Hi everyone! My name is Norah and I recently started trying to get sober. It’s been increasingly hard, but I know it’s going to be worth it. I’m going to share my story below, it’s kind of a long one, so I appreciate anyone who stays. Trigger warnings for food, eating disorders, self-harm, suicid3, and SA.
I started my struggle with self-harm at the age of 12. I vividly remember sneaking upstairs in the middle of the night to cut my arm with one of our kitchen knives. When I reached 7th grade, covid hit, and I had never felt more alone. I tried to commit one night by swallowing a bunch of pain killers, but immediately ran to the bathroom to throw them all back up. I continued to struggle with self harm throughout 8th and 9th grade.
In 9th grade my parents started to notice, and they took me out of school so I could participate in an all day mental health program. While I was there, I made some friends who were…not the best people. After I left, we stayed in touch, and I would sneak out of the house so they could drive me to parties and other places I was definitely not supposed to be. I would come home drunk and high, and go to school hungover. No one knew but them.
one night one of my friends said she was setting me up on a date with a boy that was her brother. At this point I was about 15, and she told me he was 16. He was neither 16 nor her brother. After that I pretty much cut her off completely
Around thanksgiving of my sophomore year, my mom found some letters I had written just in case. She freaked out, and pulled me from school, taking me immediately to the hospital. They held me there for about a day and then moved me to a psychiatric ward. I remember being terrified. They were treating me like I was going to do something while they were watching, and strapped me down to the stretcher since they took me in an ambulance. I thought it was completely overkill.

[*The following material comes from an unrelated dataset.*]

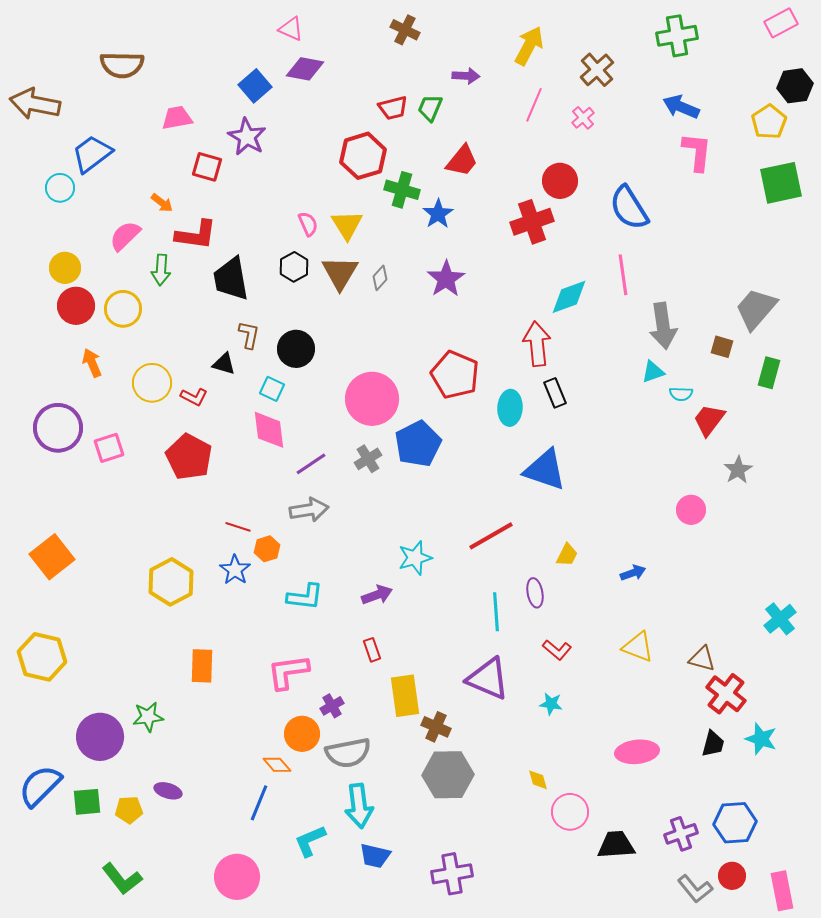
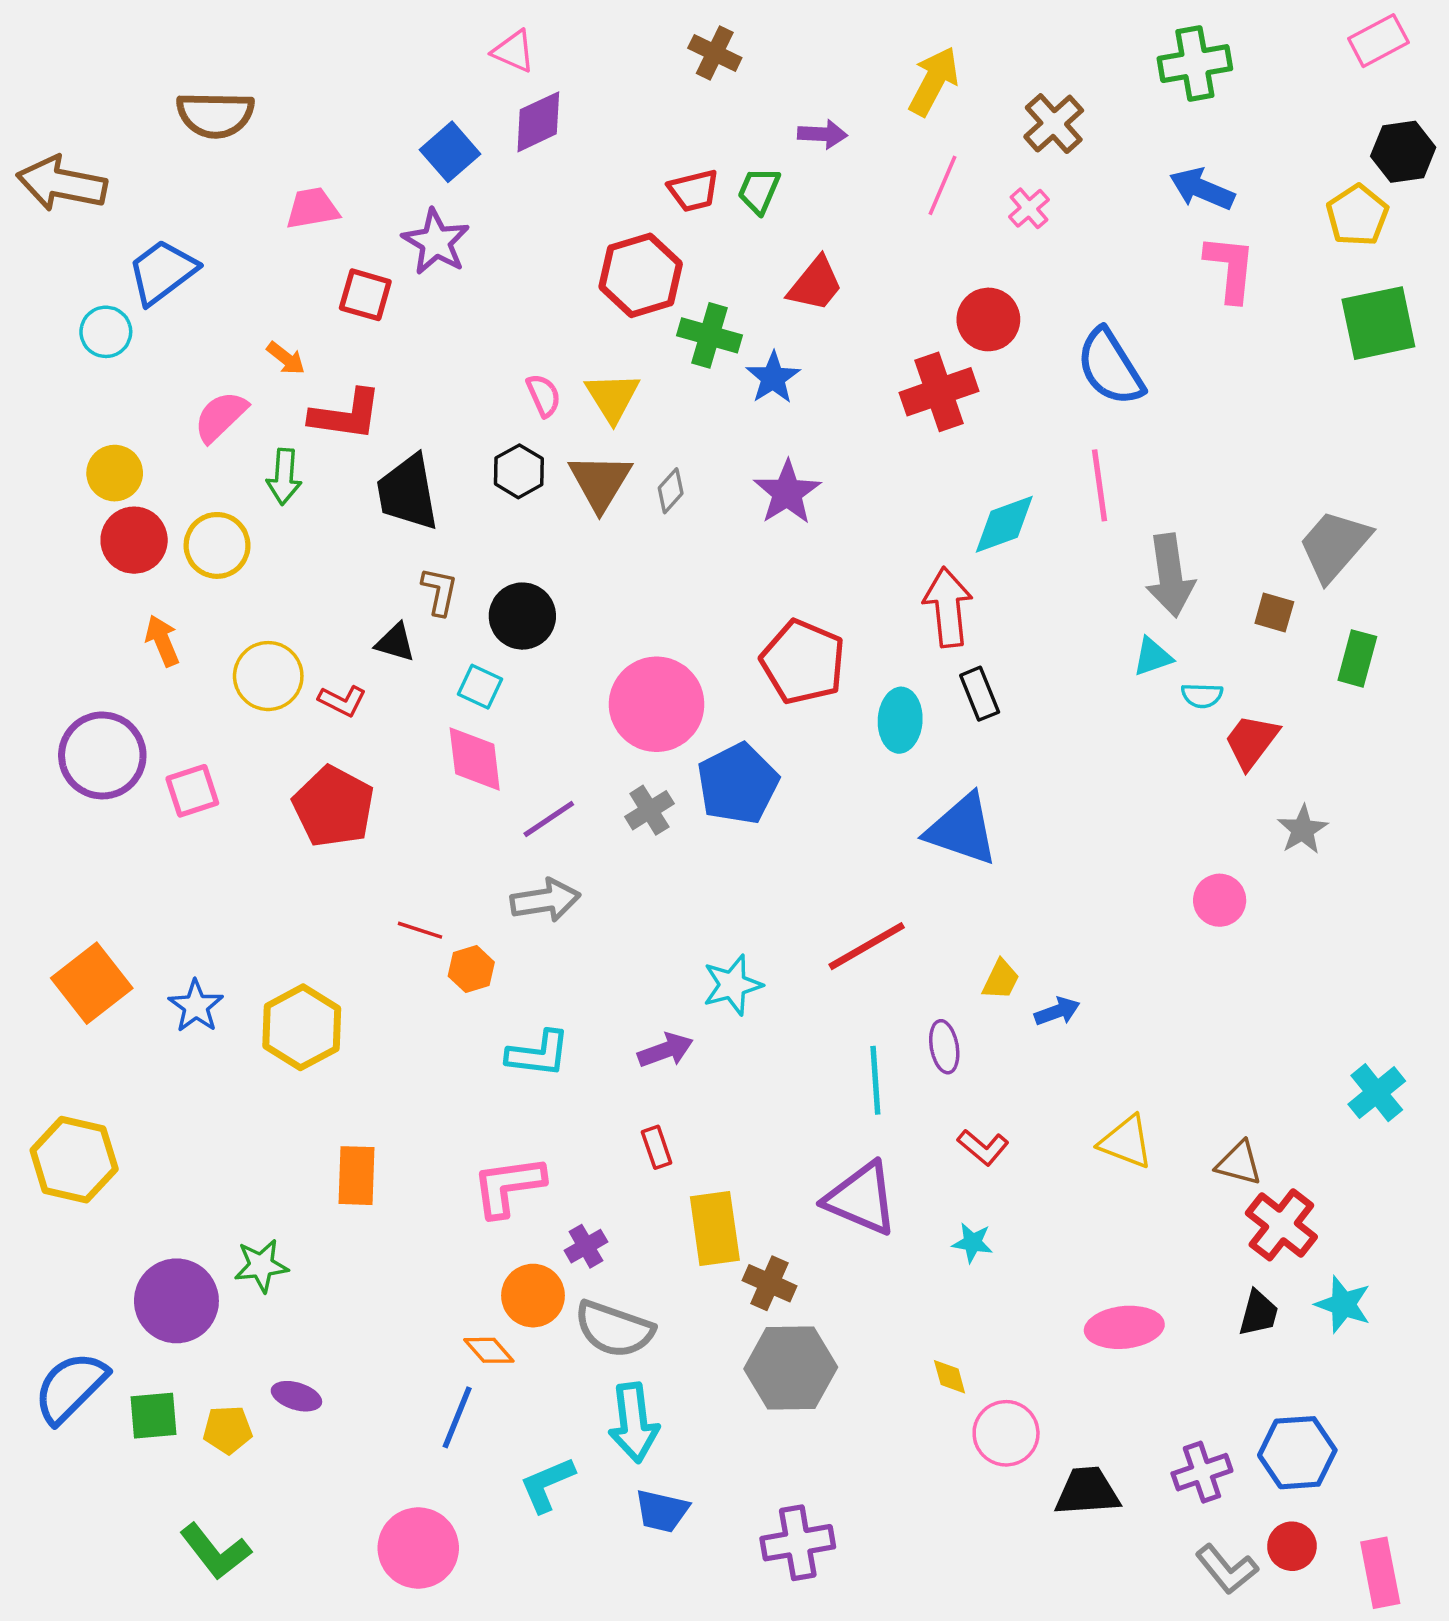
purple diamond: (305, 69) -> (538, 122), turned -36
blue star: (235, 570) -> (196, 1006), moved
blue arrow: (633, 573) -> (1057, 1011), moved
gray semicircle: (348, 753) -> (614, 1329), turned 30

I spent about a week there, and then right after I got out, my parents had me go back to school. At this point I was barely eating anything. I lost tons of weight, and eventually my parents noticed and had me taken to the hospital again. This time I had to stay in the psychiatric ward that was in the hospital, where they were massively understaffed and everything in general was just wild. I was there for about a week and then they moved me to an eating disorder facility.
I spent almost 2 months in an inpatient facility with an NG tube. I have some crazy stories from there too. None of the doors were locked, but they were all alarmed, so there were a couple girls trying to escape and run away. One time I was put on “scissor protocol” (meaning no scissors) and one of the staff gave them to me anyway. All in all it seemed like a hot mess.
Eventually I was able to step down to PHP, but then I got drastically worse and had to go to the hospital again for heart problems. They gave me an IV and sent me back to residential. I got an NG tube again, and spent another almost 3 months living in the hospital. I spent Christmas, New years, my birthday, and valentines day all in a hospital.
I’m finally back to my normal (ish) life but I still struggle with ED thoughts and self-harm thoughts. I still don’t think that what I went thru was “bad enough”, but I’m learning how to give myself the same love and compassion that I extend everyone else.